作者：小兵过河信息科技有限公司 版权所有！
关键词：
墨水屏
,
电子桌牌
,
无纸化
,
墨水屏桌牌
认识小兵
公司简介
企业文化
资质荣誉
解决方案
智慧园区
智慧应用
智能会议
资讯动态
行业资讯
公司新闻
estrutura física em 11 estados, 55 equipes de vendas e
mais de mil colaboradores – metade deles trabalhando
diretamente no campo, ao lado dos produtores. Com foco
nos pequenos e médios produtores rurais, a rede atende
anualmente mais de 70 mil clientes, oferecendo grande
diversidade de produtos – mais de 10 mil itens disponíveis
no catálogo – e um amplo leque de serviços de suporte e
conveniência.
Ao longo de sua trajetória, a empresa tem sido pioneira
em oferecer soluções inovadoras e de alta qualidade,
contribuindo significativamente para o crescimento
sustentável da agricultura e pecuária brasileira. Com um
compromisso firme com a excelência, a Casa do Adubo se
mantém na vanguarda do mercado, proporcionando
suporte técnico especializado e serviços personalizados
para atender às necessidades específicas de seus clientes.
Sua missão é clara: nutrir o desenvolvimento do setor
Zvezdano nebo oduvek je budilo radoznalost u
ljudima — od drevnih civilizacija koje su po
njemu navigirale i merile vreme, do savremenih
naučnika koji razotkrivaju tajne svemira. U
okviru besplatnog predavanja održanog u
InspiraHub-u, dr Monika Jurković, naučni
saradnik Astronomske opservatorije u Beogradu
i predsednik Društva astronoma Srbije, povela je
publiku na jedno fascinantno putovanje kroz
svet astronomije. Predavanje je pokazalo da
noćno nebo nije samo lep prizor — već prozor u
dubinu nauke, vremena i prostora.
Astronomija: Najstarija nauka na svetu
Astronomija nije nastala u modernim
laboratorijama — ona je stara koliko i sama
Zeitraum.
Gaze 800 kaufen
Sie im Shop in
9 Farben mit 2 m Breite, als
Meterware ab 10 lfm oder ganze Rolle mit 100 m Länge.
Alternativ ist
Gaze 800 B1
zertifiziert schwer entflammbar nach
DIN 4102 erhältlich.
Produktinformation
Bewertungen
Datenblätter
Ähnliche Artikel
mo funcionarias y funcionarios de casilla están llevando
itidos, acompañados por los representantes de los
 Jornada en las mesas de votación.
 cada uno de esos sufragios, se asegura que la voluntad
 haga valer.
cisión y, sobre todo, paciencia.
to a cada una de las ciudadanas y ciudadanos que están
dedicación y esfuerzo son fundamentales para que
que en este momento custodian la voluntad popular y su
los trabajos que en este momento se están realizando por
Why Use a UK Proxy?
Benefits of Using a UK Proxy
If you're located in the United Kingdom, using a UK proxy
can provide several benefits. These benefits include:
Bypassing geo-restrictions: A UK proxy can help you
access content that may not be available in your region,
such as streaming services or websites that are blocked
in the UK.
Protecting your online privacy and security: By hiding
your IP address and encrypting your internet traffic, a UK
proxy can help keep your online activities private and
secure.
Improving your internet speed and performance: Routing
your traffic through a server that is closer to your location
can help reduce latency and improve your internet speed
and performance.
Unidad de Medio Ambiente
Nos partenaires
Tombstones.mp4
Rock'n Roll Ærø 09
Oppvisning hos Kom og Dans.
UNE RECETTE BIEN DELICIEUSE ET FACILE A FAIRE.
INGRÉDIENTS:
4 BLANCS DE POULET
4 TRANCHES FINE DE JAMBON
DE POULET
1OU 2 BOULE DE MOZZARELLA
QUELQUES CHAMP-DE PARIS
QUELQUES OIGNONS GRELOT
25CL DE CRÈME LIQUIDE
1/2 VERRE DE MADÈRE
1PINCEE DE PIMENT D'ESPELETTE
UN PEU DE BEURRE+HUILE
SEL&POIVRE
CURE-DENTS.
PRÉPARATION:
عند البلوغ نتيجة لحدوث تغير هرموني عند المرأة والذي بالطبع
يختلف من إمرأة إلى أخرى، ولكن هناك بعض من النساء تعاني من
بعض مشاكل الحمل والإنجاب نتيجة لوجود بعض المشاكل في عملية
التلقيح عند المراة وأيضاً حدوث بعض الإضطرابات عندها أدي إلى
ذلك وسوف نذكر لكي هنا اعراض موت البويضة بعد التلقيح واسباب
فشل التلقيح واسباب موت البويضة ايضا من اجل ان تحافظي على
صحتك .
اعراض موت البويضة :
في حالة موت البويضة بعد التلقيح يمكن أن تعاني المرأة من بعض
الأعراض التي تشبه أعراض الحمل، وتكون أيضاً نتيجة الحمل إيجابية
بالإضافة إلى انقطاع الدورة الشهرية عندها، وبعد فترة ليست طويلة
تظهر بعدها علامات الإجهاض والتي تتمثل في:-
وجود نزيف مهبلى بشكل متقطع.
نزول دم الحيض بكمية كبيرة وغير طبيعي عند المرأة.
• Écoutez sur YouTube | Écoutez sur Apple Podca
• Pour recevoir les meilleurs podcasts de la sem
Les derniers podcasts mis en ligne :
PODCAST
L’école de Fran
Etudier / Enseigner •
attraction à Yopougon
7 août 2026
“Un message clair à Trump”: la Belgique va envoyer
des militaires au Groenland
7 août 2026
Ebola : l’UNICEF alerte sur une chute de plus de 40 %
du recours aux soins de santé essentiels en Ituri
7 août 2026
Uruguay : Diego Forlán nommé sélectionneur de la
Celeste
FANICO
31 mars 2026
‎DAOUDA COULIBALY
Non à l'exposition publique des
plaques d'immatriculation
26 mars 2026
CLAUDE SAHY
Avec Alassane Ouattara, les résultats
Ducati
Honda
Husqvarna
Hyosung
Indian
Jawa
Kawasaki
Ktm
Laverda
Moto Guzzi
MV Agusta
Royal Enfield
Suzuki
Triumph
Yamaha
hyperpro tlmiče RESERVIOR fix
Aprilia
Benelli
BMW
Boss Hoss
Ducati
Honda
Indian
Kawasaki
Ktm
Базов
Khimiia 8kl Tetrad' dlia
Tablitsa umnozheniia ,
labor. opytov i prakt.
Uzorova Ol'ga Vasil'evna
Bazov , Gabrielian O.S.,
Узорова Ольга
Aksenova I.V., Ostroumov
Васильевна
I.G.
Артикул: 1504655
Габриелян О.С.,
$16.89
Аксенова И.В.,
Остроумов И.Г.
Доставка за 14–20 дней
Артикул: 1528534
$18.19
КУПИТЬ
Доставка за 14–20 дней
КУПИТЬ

■ **Task brief**
Where does the string "speed" occur in the material? Copy every line where it does.

■ **Response**
Improving your internet speed and performance: Routing
can help reduce latency and improve your internet speed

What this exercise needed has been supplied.